Ntuli, who is a member of the provincial legislature in KwaZulu-Natal and the party’s spokesperson co-operative governance and traditional affairs in the province, was announced as one of the winners on Thursday.
The organisation, One Young World, said it was responsible for promoting young leaders around the world in an environment where under 2% of young people under the age of 35 were represented in the various parliaments around the world.
Speaking to Independent Media on Thursday, Ntuli said she was honoured and pleasantly surprised to scoop the coveted award.
“To win is insanely beyond my comprehension at this moment,” she said. “I’m thrilled, I can’t believe I won, there were really great nominees, and I see the other nominee that won is the president of Venezuela (depending on which side of the conflict you are on). It’s really great to be a winner amongst such insanely talented and great people,” she said.
The other young leaders who were bestowed with the honour, were Thórdís Kolbrún Gylfadóttir of Iceland, who is an MP and a lawyer, Hervé Berville of France, a member of the French National Assembly, Juan Guaidó of Venezuela, who is recognised by 50 governments as the country’s legitimate president, and Magid Magid of the United Kingdom, who is a British-Somali activist and politician.
The winners were chosen by a panel of international judges which comprised former DA parliamentary leader Lindiwe Mazibuko, Jan Peter Balkenende, the former Prime Minister of the Netherlands, Mo Ibrahim, the chair and founder of the Mo Ibrahim Foundation, Ilia Calderon, Co-anchor of Noticiero Univision, former president of Ireland, Mary Robinson and Tawakkol Karman, the president of Women Journalists Without Chains organisation and Nobel Peace Laureate 2011.
The One Young World organization said the winners all fought for the best interests of young people in their communities, and were fostering youth participation in politics.
Ntuli said her ultimate ambition was for her to govern South Africa.
“I would like to one day get to a place where we are in government, where I can put some of the good ideas that I have into strategies that can be implemented. The role of the opposition is important, but ultimately we want to get in government and do some good work for the people,” she said.

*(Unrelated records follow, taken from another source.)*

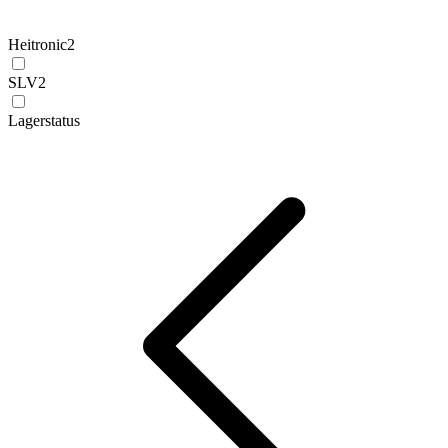
Heitronic
2
SLV
2
Lagerstatus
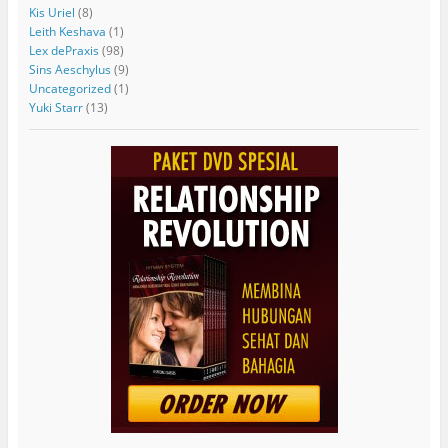
Kis Uriel
(8)
Leith Keshava
(1)
Lex dePraxis
(98)
Sins Aeschylus
(9)
Uncategorized
(1)
Yuki Starr
(13)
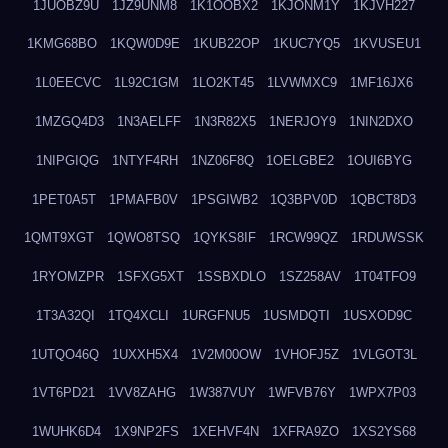
1JUOBZ9U
1JZ9UNM8
1K1OOBX2
1KJONM1Y
1KJVH227
1KMG68BO
1KQW0D9E
1KUB22OP
1KUC7YQ5
1KVUSEU1
1L0EECVC
1L92C1GM
1LO2KT45
1LVWMXC9
1MF16JX6
1MZGQ4D3
1N3AELFF
1N3R82X5
1NERJOY9
1NIN2DXO
1NIPGIQG
1NTYF4RH
1NZ06F8Q
1OELGBE2
1OUI6BYG
1PET0A5T
1PMAFB0V
1PSGIWB2
1Q3BPV0D
1QBCT8D3
1QMT9XGT
1QWO8TSQ
1QYKS8IF
1RCW99QZ
1RDUWSSK
1RYOMZPR
1SFXG5XT
1SSBXDLO
1SZ258AV
1T04TFO9
1T3A32QI
1TQ4XCLI
1URGFNU5
1USMDQTI
1USXOD9C
1UTQO46Q
1UXXH5X4
1V2M00OW
1VHOFJ5Z
1VLGOT3L
1VT6PD21
1VV8ZAHG
1W387VUY
1WFVB76Y
1WPX7P03
1WUHK6D4
1X9NP2FS
1XEHVF4N
1XFRA9ZO
1XS2YS68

In the previous administration, Ntuli had been involved with the education portfolio and was also the DA KZN's election head. But she is now in a different space as the DA’s voice in KZN on matters relating to co-operative governance and traditional affairs.

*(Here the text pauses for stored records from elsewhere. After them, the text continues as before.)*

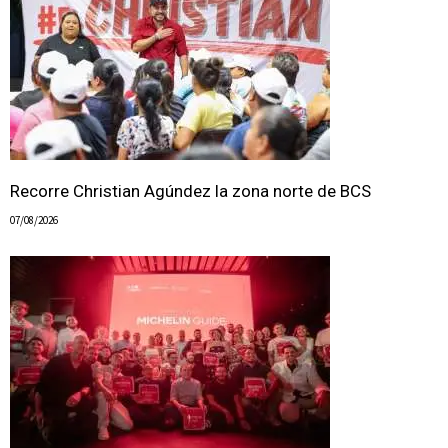
Recorre Christian Agúndez la zona norte de BCS
07/08/2026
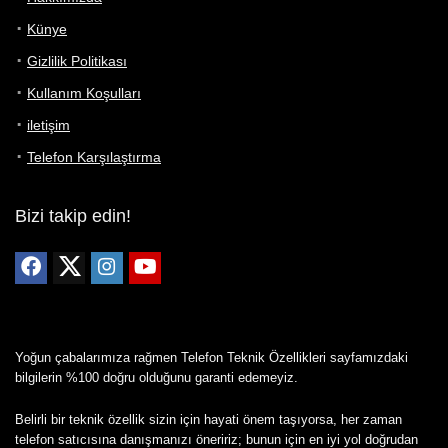
Künye
Gizlilik Politikası
Kullanım Koşulları
iletişim
Telefon Karşılaştırma
Bizi takip edin!
Yoğun çabalarımıza rağmen Telefon Teknik Özellikleri sayfamızdaki
bilgilerin %100 doğru olduğunu garanti edemeyiz.
Belirli bir teknik özellik sizin için hayati önem taşıyorsa, her zaman
telefon satıcısına danışmanızı öneririz; bunun için en iyi yol doğrudan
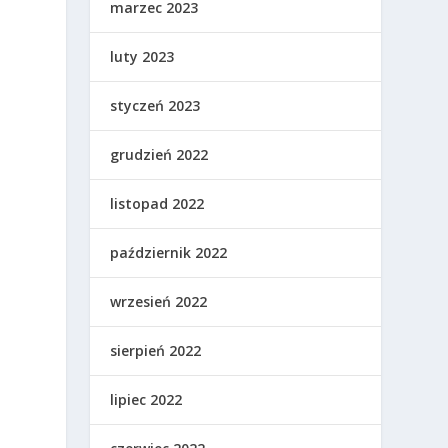
marzec 2023
luty 2023
styczeń 2023
grudzień 2022
listopad 2022
październik 2022
wrzesień 2022
sierpień 2022
lipiec 2022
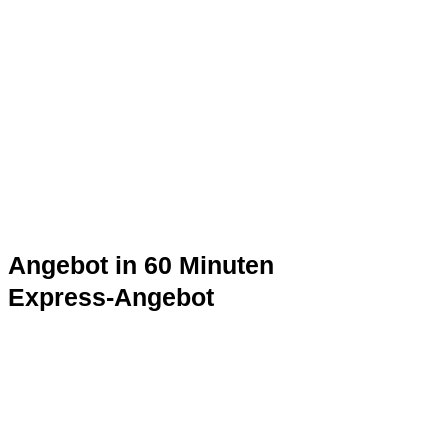
Angebot in 60 Minuten
Express-Angebot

“In terms of traditional affairs it’s going to be interesting because it is not usual for a female in opposition to be in that role, and I certainly have some strong views about what we can be doing when it comes to izinduna and amakhosi.

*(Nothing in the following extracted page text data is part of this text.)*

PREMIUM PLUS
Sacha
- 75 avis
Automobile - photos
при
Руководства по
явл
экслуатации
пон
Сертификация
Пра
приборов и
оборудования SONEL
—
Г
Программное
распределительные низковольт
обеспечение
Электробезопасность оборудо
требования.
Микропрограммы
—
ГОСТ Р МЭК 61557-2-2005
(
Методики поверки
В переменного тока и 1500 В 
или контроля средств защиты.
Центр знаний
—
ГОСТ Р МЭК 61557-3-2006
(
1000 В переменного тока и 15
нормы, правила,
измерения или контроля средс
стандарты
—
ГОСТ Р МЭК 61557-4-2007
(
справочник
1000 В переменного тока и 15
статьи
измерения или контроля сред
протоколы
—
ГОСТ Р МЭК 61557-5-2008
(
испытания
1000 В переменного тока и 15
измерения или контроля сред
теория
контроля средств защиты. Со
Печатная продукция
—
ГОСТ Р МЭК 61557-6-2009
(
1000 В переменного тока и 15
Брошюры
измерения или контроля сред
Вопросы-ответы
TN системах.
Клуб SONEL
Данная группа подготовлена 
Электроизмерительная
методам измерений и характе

“General governance and fiscal stability of our municipalities is going to the other big challenge, we have a big challenge in this province because we are losing lots of money because of our population is moving to Johannesburg and other places," she said.
Ella Robertson, the managing director of One Young World said a lack of representation for young people in parliaments around the world posed the risk of leaving the majority of the global population discontent and disconnected and detached from formal political processes.
“At One Young World, we want to celebrate outstanding leadership and highlight the young leaders throughout the world who are already contributing to their communities and countries. We look forward to honouring the winners at the One Young World Summit this year in London,” she said.
Mo Ibrahim, the chairperson and Founder of the Mo Ibrahim Foundation said young people were not for the future, but for the immediate present.
“We need to highlight and celebrate those who dare to step out to build their own prospects and embrace ownership, responsibility and accountability, whether at local, national or global level,” he said.
Mazibuko said the award gave recognition to young leaders in politics.
“The next generation need to see that they can make a difference in their communities, and this shortlist of young politicians are the ideal role models,” she said
On her advice to young activists, Ntuli said they should carry on fighting for the voiceless and down-trodden.
“They should try and get into the political party of their choice, and even if that’s not the route they would want to take, they need to keep fighting for the rights of people who have no voices, because you never know who is watching.
“I didn’t think anyone was paying attention to the stuff I do, but now I have been nominated and I have won something, so I would encourage them to keep going, even if they are making a difference to one person’s life,” she said.